The risk India will suffer below-average monsoon rain for a third year, a once-in-a-century event, probably means the central bank has room for just one interest-rate cut before an extended pause.
Thirty-five of 39 economists surveyed by Bloomberg see the Reserve Bank of India lowering the repurchase rate to 6.5% from 6.75% today, one predicts no change while three forecast a reduction to 6.25%. The median estimate in a separate survey shows the benchmark will drop to 6.50% this quarter and to 6.25% in the October- December period and stay there till at least June 2017.
Two years of back-to-back drought have meant India’s reservoirs are three-quarters of the past decade’s average.
Water scarcity could hurt crops, worsen price pressures and dent growth in Asia’s third-biggest economy. RBI governor Raghuram Rajan would also be wary of the recent recovery in oil prices that could imperil inflation targets.
“It’s difficult to see a clear roadmap for further cuts beyond April, as the RBI may be concerned about uncertain monsoon rains and a rebound in oil prices,” said Gaurav Kapur, a senior economist in Mumbai at Royal Bank of Scotland Group.
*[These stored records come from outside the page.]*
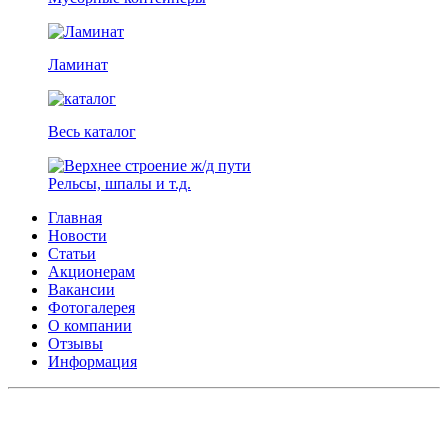
Ламинат
Весь каталог
Рельсы, шпалы и т.д.
Главная
Новости
Статьи
Акционерам
Вакансии
Фотогалерея
О компании
Отзывы
Информация
АО СК ПКП ОБОРОНПРОМКОМПЛЕКС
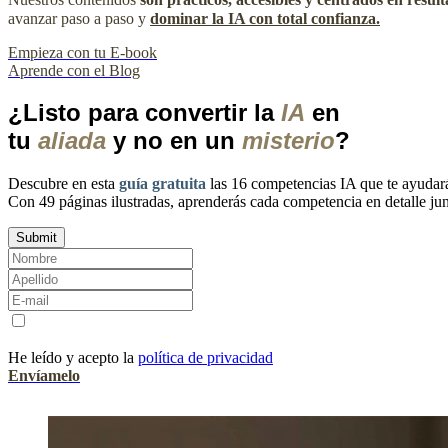
avanzar paso a paso y
dominar la IA con total confianza.
Empieza con tu E-book
Aprende con el Blog
¿Listo para convertir la
IA
en
tu
aliada
y no en un
misterio
?
Descubre en esta
guía gratuita
las 16 competencias IA que te ayudará
Con 49 páginas ilustradas, aprenderás cada competencia en detalle jun
He leído y acepto la
política de privacidad
Envíamelo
“The central bank would also like to see how a reduction in small savings rates and new rules for banks to calculate their lending rates translate into better policy transmission.” Finance Minister Arun Jaitley in his February 29 budget retained a pledge to shrink the fiscal deficit to a nine-year low, soothing RBI concern that government stimulus would stoke prices. Calls for a rate cut intensified after data mid-March showed consumer-price gains in February rose 5.18%, the least in four months and much lower than the 5.52% increase economists estimated.
Jaitley on March 30 reiterated a demand for lower borrowing costs. History shows that India hasn’t had three back-to-back droughts in at least 100 years and a new rate-setting system that takes effect April 1 will ensure commercial lenders pass on the central bank’s reductions much quicker to customers, he said. The government last month also slashed interest rates on small savings, which competed with banks for deposits. The lowest rainfall since 2009 parched vast tracts of farm land, hurting rice, corn, sugar cane and oilseed crops last year. About half of India’s 1.3bn population is employed in agriculture, which accounts for roughly 18% of the nation’s $2tn gross domestic product.